Quite a contrast with Mischief Theatre’s Mischief Movie Night in which our favourite comedy theatre troupe take a genre, location and title from the (premium paying) on line audience and improvise a film from there. Like most of Mischief’s works the spontaneity is, of course, well tempered with meticulous planning, and MC Jonathan Sayer has to push, shove and stall in certain directions, but there are some genuinely funny improvised moments (even for Sayer himself) amid the water treading. It has been interesting to watch Mischief, on stage and screen, keep trying to expand the boundaries of their craft, and monetisation, of their concept. That they can continue do this is down to genuine skill from the core troupe. I confess there are times when it can get a little repetitive but just as the ideas start to pall, even annoy, along comes another laugh out loud moment or idea. Mind you, it isn’t always that memorable. Witness I can’t actually remember what film they created the night the family tuned in. Oops.

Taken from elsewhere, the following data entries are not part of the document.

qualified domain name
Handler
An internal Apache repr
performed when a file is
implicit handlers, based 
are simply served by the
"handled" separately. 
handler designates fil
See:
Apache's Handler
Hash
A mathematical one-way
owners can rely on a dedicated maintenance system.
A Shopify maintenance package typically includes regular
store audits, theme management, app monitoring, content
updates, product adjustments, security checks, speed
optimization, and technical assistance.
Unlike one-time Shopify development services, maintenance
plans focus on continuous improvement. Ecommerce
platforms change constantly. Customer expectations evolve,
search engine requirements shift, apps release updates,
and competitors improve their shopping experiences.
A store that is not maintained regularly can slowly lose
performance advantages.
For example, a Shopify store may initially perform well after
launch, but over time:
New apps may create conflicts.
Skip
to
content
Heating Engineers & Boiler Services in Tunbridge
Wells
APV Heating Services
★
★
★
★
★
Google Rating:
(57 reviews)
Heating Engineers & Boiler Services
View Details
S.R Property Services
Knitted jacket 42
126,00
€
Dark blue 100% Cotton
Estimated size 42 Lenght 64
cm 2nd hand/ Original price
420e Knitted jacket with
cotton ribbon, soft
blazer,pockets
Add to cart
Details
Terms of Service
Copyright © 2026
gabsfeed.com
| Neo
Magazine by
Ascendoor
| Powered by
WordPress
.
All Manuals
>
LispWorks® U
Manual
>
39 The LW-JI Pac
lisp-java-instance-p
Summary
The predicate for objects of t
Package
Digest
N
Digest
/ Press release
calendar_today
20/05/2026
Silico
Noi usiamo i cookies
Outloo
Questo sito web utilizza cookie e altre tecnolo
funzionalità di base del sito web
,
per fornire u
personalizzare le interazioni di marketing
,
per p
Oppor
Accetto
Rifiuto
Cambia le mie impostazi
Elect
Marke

What else? A couple of European theatre recordings that were interesting but at the outer limit of the Tourist’s tolerance and lost not a little in translation: Deutsches Theater’s Maria Stuart directed by Anne Lenk and Theatre of Nations The Idiot based on the Dostoevsky classic. Closer to home, revisits of Lucy Kirkwood’s “science” play Mosquitoes and Hytner’s NT Othello with the most excellent Messrs Lester and Kinnear as well as the 2013 Young Vic A Doll’s House (though Hettie Morahan was a bit too strung out for my taste). Not so bowled over by the NT’s cash cow War Horse (see what I did there), which I finally clocked. Though not because of its obvious quality, just because this clearly needs to be seen in a theatre and not beamed through a little laptop with a buggered screen. (It would be so helpful if NT at Home could solve the daft technology gap when it comes to Samsung tellies).

February 2021.

I won’t bore with waxing rhapsodic about the live stream of ITA’s Roman Tragedies. You can find my “review’ of the real deal at the Barbican elsewhere on these pages. Like Kings of War this is 6 hours of your life which you will want to get back. that’s why I watched it all over again. Very interesting to see the back stage camaraderie at the end of the adrenaline marathon, a clear demonstration of why this theatre company is the best in the world.

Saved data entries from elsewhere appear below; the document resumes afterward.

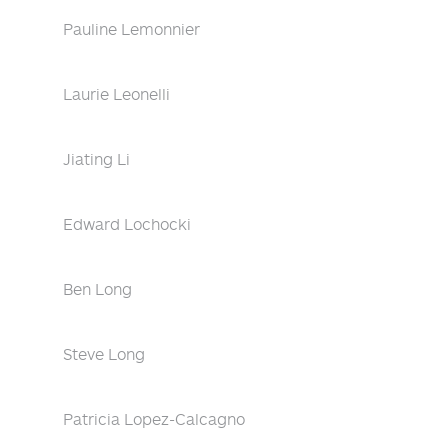
Pauline Lemonnier
Laurie Leonelli
Jiating Li
Edward Lochocki
Ben Long
Steve Long
Patricia Lopez-Calcagno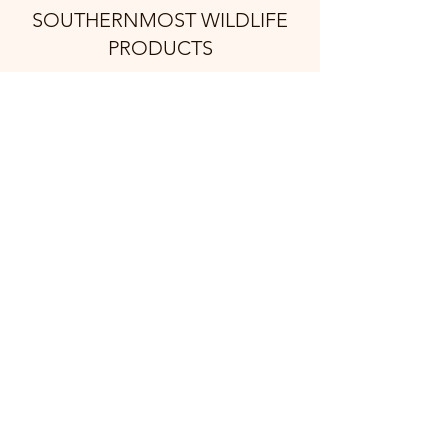
SOUTHERNMOST WILDLIFE
PRODUCTS
Subscribe Form
Submit
support@swproducts.shop
32412 HWY 100, Los Fresnos Tx. 78566
©2021 by Southernmost Wildlife Products. Proudly
created with Wix.com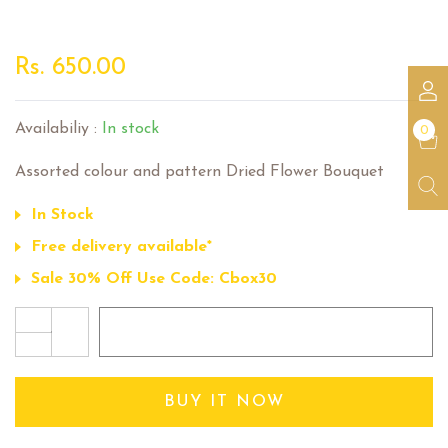
Dried Flower Bouquet
Rs. 650.00
Availabiliy :
In stock
0
Assorted colour and pattern Dried Flower Bouquet
In Stock
Free delivery available*
Sale 30% Off Use Code: Cbox30
+
ADD TO CART
-
BUY IT NOW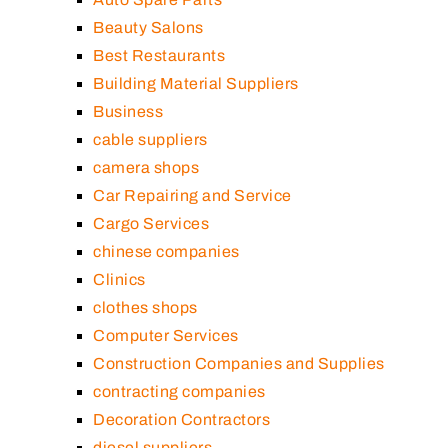
Beauty Salons
Best Restaurants
Building Material Suppliers
Business
cable suppliers
camera shops
Car Repairing and Service
Cargo Services
chinese companies
Clinics
clothes shops
Computer Services
Construction Companies and Supplies
contracting companies
Decoration Contractors
diesel suppliers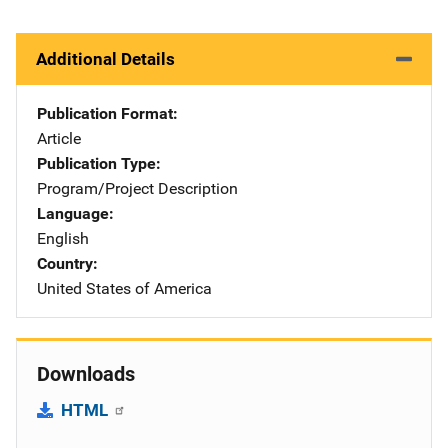
Additional Details
Publication Format
Article
Publication Type
Program/Project Description
Language
English
Country
United States of America
Downloads
HTML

Another online theatre offer from The Original Theatre Company, The Haunting of Alice Bowles, adapted by Philip Franks from MR James’s The Experiment. Great cast led by Tamzin Outhwaite, Max Bowden and Stephen Boxer, a bright updating and some smart technicals but not quite as chilling as hoped. But then ghost stories when taken off the page rarely are, though the SO, who loves this sort of thing, lives in hope.

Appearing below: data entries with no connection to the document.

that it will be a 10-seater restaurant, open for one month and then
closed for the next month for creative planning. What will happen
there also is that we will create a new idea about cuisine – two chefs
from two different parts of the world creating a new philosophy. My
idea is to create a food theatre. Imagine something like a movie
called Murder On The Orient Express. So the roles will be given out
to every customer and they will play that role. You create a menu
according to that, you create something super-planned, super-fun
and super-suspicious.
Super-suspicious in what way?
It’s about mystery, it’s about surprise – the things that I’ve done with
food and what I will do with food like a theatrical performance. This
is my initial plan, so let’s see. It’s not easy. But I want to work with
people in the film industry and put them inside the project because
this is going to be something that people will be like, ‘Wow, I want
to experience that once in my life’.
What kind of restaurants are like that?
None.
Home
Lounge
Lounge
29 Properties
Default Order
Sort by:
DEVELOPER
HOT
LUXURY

More successful was the Almeida’s Theatre’s Hymn, and not just because of the writing of the multi-talented Lolita Chakrabarti. I get the impression that she, and hubby, Adrian Lester, pretty much do what they like when it comes to acting. Because they can. When they work together, as here, and as in Red Velvet, well, you just know it’s going to be good. Though the secret sauce here came from Danny Sapani who played Benny to AL’s Gil. Ostensibly it’s a simple story of two black friends and their connection, simply staged and directed (by Blanche McIntyre). In other hands it could veer into cliche, Gil is a professional, comfortably off, Benny less so, but precisely by avoiding the soapbox and concentrating on their emotional connection, happy as well as said, they sing and dance would you believe, it draws you in and, by the end, wrings you out. That is down to the brilliance of the leads, you don’t even notice the distancing requirement, but also the naturalness of the writing. it is my belief that Ms C still has something even better up her sleeve.

And then there was the Sonia Friedman Uncle Vanya filmed at the Harold Pinter Theatre. I was too late into the run so missed out on the live take but this was a more than satisfactory replacement. Obviously Conor McPherson was just the man for the job when it came to another updated adaptation of Chekhov’s, IMHO, best play, and Toby Jones was bound to be a perfect Vanya. And directed by Ian Rickson, the master of letting classic texts breathe ,(I offer you Paradise, Romersholm, The Goat or Who Is Sylvia, The Birthday Party, Translations), whilst still offering contemporary connection. Here augmented for screen by Ross MacGibbon who gradually moves the cameras closer to the “action” as the emotional intensity screws up whilst always remembering we are in a theatre. With Rae Smith serving up a stunning set of decrepitude. The real win though came in the rest of the cast, Roger Allam’s pernickety hypochondriac Alexandre (replacing Ciaran Hinds from the stage version), Richard Armitage’s idealistic Astrov, Rosalind Eleazar’s languid Yelena, Aimee Lou Wood’s cheerful, in the circumstances, Sonya. Tragi-comedy I hear you say. Right here sir I say. Or rather on I Player until the end of the year.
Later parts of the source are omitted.